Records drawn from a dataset
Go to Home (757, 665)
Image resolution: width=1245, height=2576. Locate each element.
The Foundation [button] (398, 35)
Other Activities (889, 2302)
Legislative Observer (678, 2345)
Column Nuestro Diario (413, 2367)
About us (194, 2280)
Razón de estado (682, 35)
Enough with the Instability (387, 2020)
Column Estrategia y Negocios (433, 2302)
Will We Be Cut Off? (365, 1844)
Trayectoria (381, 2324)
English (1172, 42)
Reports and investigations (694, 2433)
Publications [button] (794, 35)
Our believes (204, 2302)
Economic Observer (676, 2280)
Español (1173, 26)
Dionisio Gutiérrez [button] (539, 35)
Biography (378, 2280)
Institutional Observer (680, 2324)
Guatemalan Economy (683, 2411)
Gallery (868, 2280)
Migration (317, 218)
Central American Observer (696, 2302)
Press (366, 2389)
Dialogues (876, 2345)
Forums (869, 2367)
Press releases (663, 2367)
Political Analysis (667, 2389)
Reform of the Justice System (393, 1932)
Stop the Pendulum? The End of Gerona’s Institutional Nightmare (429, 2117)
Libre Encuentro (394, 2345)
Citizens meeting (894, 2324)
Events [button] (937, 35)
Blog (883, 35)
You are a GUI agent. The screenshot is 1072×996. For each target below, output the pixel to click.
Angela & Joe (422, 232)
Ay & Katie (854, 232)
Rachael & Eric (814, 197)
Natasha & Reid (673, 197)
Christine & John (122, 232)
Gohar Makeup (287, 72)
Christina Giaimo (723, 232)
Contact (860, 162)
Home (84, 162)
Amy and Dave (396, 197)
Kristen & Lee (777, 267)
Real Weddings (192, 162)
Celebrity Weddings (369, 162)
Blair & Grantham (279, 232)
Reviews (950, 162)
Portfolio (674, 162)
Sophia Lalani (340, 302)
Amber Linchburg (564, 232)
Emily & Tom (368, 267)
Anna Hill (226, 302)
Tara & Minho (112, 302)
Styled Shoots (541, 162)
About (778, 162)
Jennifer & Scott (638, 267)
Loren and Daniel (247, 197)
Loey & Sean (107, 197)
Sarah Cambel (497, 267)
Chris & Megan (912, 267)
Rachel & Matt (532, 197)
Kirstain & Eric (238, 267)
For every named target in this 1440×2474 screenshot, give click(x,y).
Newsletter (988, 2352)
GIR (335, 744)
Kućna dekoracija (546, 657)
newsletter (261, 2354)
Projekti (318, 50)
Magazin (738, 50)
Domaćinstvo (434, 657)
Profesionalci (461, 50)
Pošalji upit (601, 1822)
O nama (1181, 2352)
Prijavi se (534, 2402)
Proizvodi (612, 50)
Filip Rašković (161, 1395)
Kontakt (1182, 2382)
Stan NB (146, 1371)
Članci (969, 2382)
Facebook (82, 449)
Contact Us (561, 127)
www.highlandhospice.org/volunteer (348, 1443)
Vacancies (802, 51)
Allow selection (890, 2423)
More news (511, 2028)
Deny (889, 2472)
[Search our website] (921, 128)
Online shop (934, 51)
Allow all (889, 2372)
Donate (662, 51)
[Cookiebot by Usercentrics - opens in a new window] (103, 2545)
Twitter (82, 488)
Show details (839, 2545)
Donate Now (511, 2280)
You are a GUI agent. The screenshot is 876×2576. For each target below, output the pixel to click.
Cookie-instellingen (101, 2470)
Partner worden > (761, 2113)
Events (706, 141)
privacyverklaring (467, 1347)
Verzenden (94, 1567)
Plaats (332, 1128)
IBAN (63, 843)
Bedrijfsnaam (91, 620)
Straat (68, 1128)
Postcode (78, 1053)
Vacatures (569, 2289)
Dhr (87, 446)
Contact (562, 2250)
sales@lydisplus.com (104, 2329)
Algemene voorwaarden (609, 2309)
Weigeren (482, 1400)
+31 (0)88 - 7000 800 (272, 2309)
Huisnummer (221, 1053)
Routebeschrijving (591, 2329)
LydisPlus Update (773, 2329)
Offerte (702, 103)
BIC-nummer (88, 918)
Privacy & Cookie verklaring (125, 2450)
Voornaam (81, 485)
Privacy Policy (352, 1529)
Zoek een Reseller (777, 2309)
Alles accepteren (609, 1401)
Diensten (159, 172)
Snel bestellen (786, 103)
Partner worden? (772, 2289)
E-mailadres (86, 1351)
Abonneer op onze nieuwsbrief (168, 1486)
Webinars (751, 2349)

### Task description
Only an exact retyping of the full data will do.

### Answer section
Go to Home (757, 665)
Image resolution: width=1245, height=2576. Locate each element.
The Foundation [button] (398, 35)
Other Activities (889, 2302)
Legislative Observer (678, 2345)
Column Nuestro Diario (413, 2367)
About us (194, 2280)
Razón de estado (682, 35)
Enough with the Instability (387, 2020)
Column Estrategia y Negocios (433, 2302)
Will We Be Cut Off? (365, 1844)
Trayectoria (381, 2324)
English (1172, 42)
Reports and investigations (694, 2433)
Publications [button] (794, 35)
Our believes (204, 2302)
Economic Observer (676, 2280)
Español (1173, 26)
Dionisio Gutiérrez [button] (539, 35)
Biography (378, 2280)
Institutional Observer (680, 2324)
Guatemalan Economy (683, 2411)
Gallery (868, 2280)
Migration (317, 218)
Central American Observer (696, 2302)
Press (366, 2389)
Dialogues (876, 2345)
Forums (869, 2367)
Press releases (663, 2367)
Political Analysis (667, 2389)
Reform of the Justice System (393, 1932)
Stop the Pendulum? The End of Gerona’s Institutional Nightmare (429, 2117)
Libre Encuentro (394, 2345)
Citizens meeting (894, 2324)
Events [button] (937, 35)
Blog (883, 35)
You are a GUI agent. The screenshot is 1072×996. For each target below, output the pixel to click.
Angela & Joe (422, 232)
Ay & Katie (854, 232)
Rachael & Eric (814, 197)
Natasha & Reid (673, 197)
Christine & John (122, 232)
Gohar Makeup (287, 72)
Christina Giaimo (723, 232)
Contact (860, 162)
Home (84, 162)
Amy and Dave (396, 197)
Kristen & Lee (777, 267)
Real Weddings (192, 162)
Celebrity Weddings (369, 162)
Blair & Grantham (279, 232)
Reviews (950, 162)
Portfolio (674, 162)
Sophia Lalani (340, 302)
Amber Linchburg (564, 232)
Emily & Tom (368, 267)
Anna Hill (226, 302)
Tara & Minho (112, 302)
Styled Shoots (541, 162)
About (778, 162)
Jennifer & Scott (638, 267)
Loren and Daniel (247, 197)
Loey & Sean (107, 197)
Sarah Cambel (497, 267)
Chris & Megan (912, 267)
Rachel & Matt (532, 197)
Kirstain & Eric (238, 267)
For every named target in this 1440×2474 screenshot, give click(x,y).
Newsletter (988, 2352)
GIR (335, 744)
Kućna dekoracija (546, 657)
newsletter (261, 2354)
Projekti (318, 50)
Magazin (738, 50)
Domaćinstvo (434, 657)
Profesionalci (461, 50)
Pošalji upit (601, 1822)
O nama (1181, 2352)
Prijavi se (534, 2402)
Proizvodi (612, 50)
Filip Rašković (161, 1395)
Kontakt (1182, 2382)
Stan NB (146, 1371)
Članci (969, 2382)
Facebook (82, 449)
Contact Us (561, 127)
www.highlandhospice.org/volunteer (348, 1443)
Vacancies (802, 51)
Allow selection (890, 2423)
More news (511, 2028)
Deny (889, 2472)
[Search our website] (921, 128)
Online shop (934, 51)
Allow all (889, 2372)
Donate (662, 51)
[Cookiebot by Usercentrics - opens in a new window] (103, 2545)
Twitter (82, 488)
Show details (839, 2545)
Donate Now (511, 2280)
You are a GUI agent. The screenshot is 876×2576. For each target below, output the pixel to click.
Cookie-instellingen (101, 2470)
Partner worden > (761, 2113)
Events (706, 141)
privacyverklaring (467, 1347)
Verzenden (94, 1567)
Plaats (332, 1128)
IBAN (63, 843)
Bedrijfsnaam (91, 620)
Straat (68, 1128)
Postcode (78, 1053)
Vacatures (569, 2289)
Dhr (87, 446)
Contact (562, 2250)
sales@lydisplus.com (104, 2329)
Algemene voorwaarden (609, 2309)
Weigeren (482, 1400)
+31 (0)88 - 7000 800 (272, 2309)
Huisnummer (221, 1053)
Routebeschrijving (591, 2329)
LydisPlus Update (773, 2329)
Offerte (702, 103)
BIC-nummer (88, 918)
Privacy & Cookie verklaring (125, 2450)
Voornaam (81, 485)
Privacy Policy (352, 1529)
Zoek een Reseller (777, 2309)
Alles accepteren (609, 1401)
Diensten (159, 172)
Snel bestellen (786, 103)
Partner worden? (772, 2289)
E-mailadres (86, 1351)
Abonneer op onze nieuwsbrief (168, 1486)
Webinars (751, 2349)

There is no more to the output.